Sunday, October 12, 2008

2008-10-05 - Vietnam 4 - Hanoi

Got off the train at Hanoi and, after checking in at the hotel, had most of the day to wander. The main market in the old quarter is impressive, being a 3-story affair; the old quarter itself is interesting with its skinny houses (they were taxed based on street frontage, so blocks are very narrow and very deep), narrow streets with trees, and the lake in the middle.

Hard to see here, but the middle building is a shop selling bamboo furniture, and they are closing up, which involves Mr pulling the stock up to the 4th floor, while, Mrs attaches things to the rope when he lowers it again.


Narrow streets, motos only

Street scene - narrow houses

Street sign - these were everywhere, which helps greatly for the lost tourists


Another skinny street, no cars here


Night markets

Moto cup holder (just tilt the mirror)

Saturday saw another city tour – the temple of literature (a former university), more temples and pagodas, souvenir shops, etc. A mandatory stop was uncle Ho’s mausoleum (currently closed so Uncle Ho can get touched up) and Ho Chi Minh’s house. Another stop was the Vietnamese history museum, which had some interesting tribal huts built in the grounds – some quite impressive structures.

Uncle Ho's mausoleum


Formal approach to the mausoleum - was a hazy day


Up close
Old governor of Indochina's house, where Ho Chi Minh set up shop, only it was too grand, so he moved into a regular-sized house in the grounds instead


Inside the small house


The small house


Wooden stilt house, also in the grounds of the big house, where Uncle Ho also lived for a while - stilt house as that's what the common folk lived in


Stilt house verandah
Underneath the stilt house, where the cabinet met


Even communist guards play with their mobile phones on their lunch breaks


Convention centre or such, with some nice communist-style architecture


In the museum - a fish trap seller wrode this bicycle around for 40 years selling his wares



Recreation of a village commune house from one of the Vietnamese ethnic groups - see tourist for scale - quite impressive
Another commune house, this time long. This is also the place to take wedding pics, which happens around 2 months before the wedding. It was the start of wedding season, so there were a few sets of couples and cameras.

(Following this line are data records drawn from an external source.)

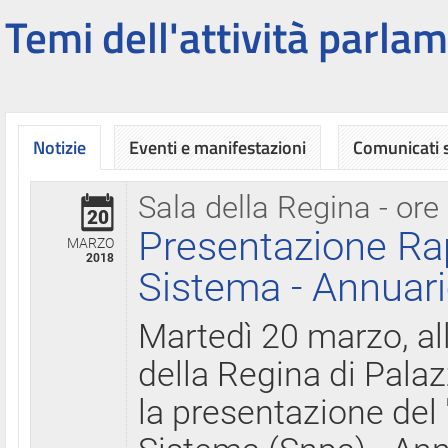
Temi dell'attività parlam
Notizie
Eventi e manifestazioni
Comunicati
Sala della Regina - ore
20
Presentazione Ra
MARZO
2018
Sistema - Annuari
Martedì 20 marzo, all
della Regina di Palaz
la presentazione del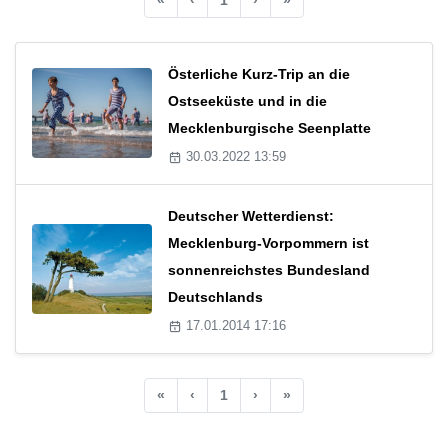
Österliche Kurz-Trip an die
Ostseeküste und in die
Mecklenburgische Seenplatte
30.03.2022 13:59
Deutscher Wetterdienst:
Mecklenburg-Vorpommern ist
sonnenreichstes Bundesland
Deutschlands
17.01.2014 17:16
«
‹
1
›
»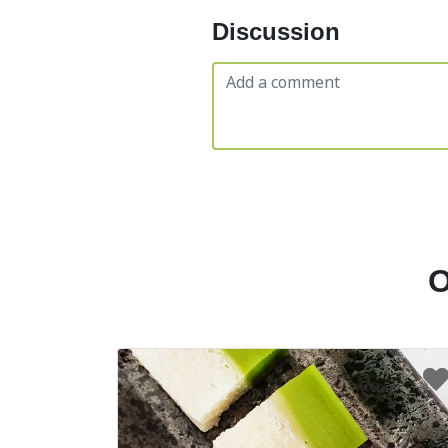
Discussion
O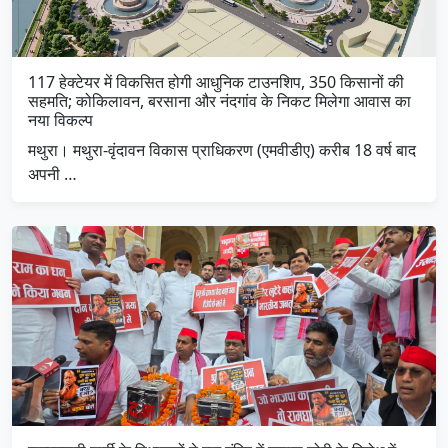
117 हेक्टेयर में विकसित होगी आधुनिक टाउनशिप, 350 किसानों की
सहमति; कोकिलावन, बरसाना और नंदगांव के निकट मिलेगा आवास का
नया विकल्प
मथुरा। मथुरा-वृंदावन विकास प्राधिकरण (एमवीडीए) करीब 18 वर्ष बाद
अपनी …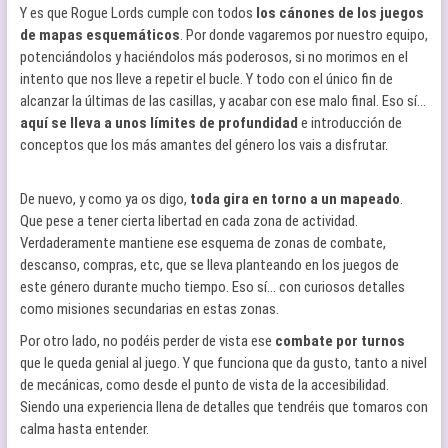
Y es que Rogue Lords cumple con todos
los cánones de los juegos
de mapas esquemáticos
. Por donde vagaremos por nuestro equipo,
potenciándolos y haciéndolos más poderosos, si no morimos en el
intento que nos lleve a repetir el bucle. Y todo con el único fin de
alcanzar la últimas de las casillas, y acabar con ese malo final. Eso sí…
aquí se lleva a unos límites de profundidad
e introducción de
conceptos que los más amantes del género los vais a disfrutar.
De nuevo, y como ya os digo,
toda gira en torno a un mapeado
.
Que pese a tener cierta libertad en cada zona de actividad.
Verdaderamente mantiene ese esquema de zonas de combate,
descanso, compras, etc, que se lleva planteando en los juegos de
este género durante mucho tiempo. Eso sí… con curiosos detalles
como misiones secundarias en estas zonas.
Por otro lado, no podéis perder de vista ese
combate por turnos
que le queda genial al juego. Y que funciona que da gusto, tanto a nivel
de mecánicas, como desde el punto de vista de la accesibilidad.
Siendo una experiencia llena de detalles que tendréis que tomaros con
calma hasta entender.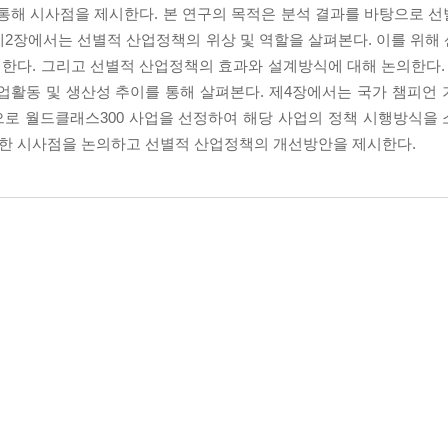
 통해 시사점을 제시한다. 본 연구의 목적은 분석 결과를 바탕으로 
제2장에서는 선별적 산업정책의 위상 및 역할을 살펴본다. 이를 위해
한다. 그리고 선별적 산업정책의 효과와 설계방식에 대해 논의한다. 
업활동 및 생산성 추이를 통해 살펴본다. 제4장에서는 국가 챔피언
으로 월드클래스300 사업을 선정하여 해당 사업의 정책 시행방식을
통한 시사점을 논의하고 선별적 산업정책의 개선방안을 제시한다.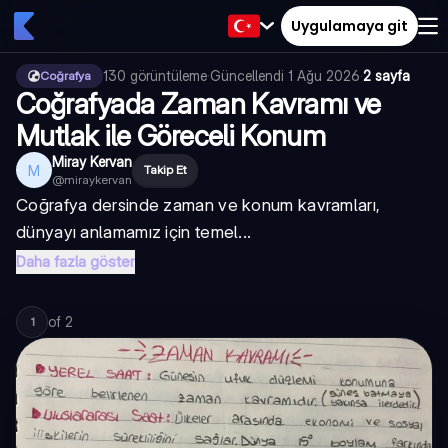
Uygulamaya git
130
görüntüleme
·
Güncellendi
1 Ağu 2026
·
2 sayfa
Coğrafya
Coğrafyada Zaman Kavramı ve
Mutlak ile Göreceli Konum
Miray Kervan
M
Takip Et
@
miraykervan
Coğrafya dersinde zaman ve konum kavramları,
dünyayı anlamamız için temel...
Daha fazla göster
of
2
1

Inside the tall commune house


Good idea


Traffic


Another bonsai at a pagoda on an island on the central in Hanoi

Tree roots


Just inside the university of literature


Roof tile detail


Shrine in one of the temples

The final part of the tour was a water puppet theatre – not really my thing I thought, but turned out to be quite good. It’s like string puppets, except the puppeteers stand in waist-deep water behind a screen, and manipulate the puppets via poles under the water. They re-enacted various traditional Vietnamese scenes, such as fishing, rice planting, and the resurrected sword, where a golden tortoise (which lived in the lake in the middle of Hanoi) swallows a sword.

Water puppet actors revealing themselves at the end of the show

The next day it was up at 5:30 to get to the airport by 6:30, only to find that the 7:30 flight had been cancelled and the next was at 8:30. Hooray.

After the flight back to Saigon, it was bus to Phnom Penh, with more strange border crossing rituals. The Vietnamese have built a massive building on their side of the border, with offices for customs, police, etc; but it’s all empty except for 2 disinterested guards in those little high passport stamping cubicles, and 2 more at a ratty table by the door re-checking what the first ones did.

On the Cambodian side, an equally grand border complex was largely used as expected, although the x-ray machines for luggage were left switched off, and the luggage stayed on the bus. After the border post, it’s dry, dusty and covered in litter, combined with lots of small and glitzy/tacky casinos under construction to woo the Vietnamese. After that was the “Manhattan special economic zone”, with some warehouses and so on also under construction.

Finally, it was back to Phnom Penh, empty the bag into the laundry basket and eat some 2 minute noodles for dinner – my last $2 had literally been spent on the tuktuk home from the bus station.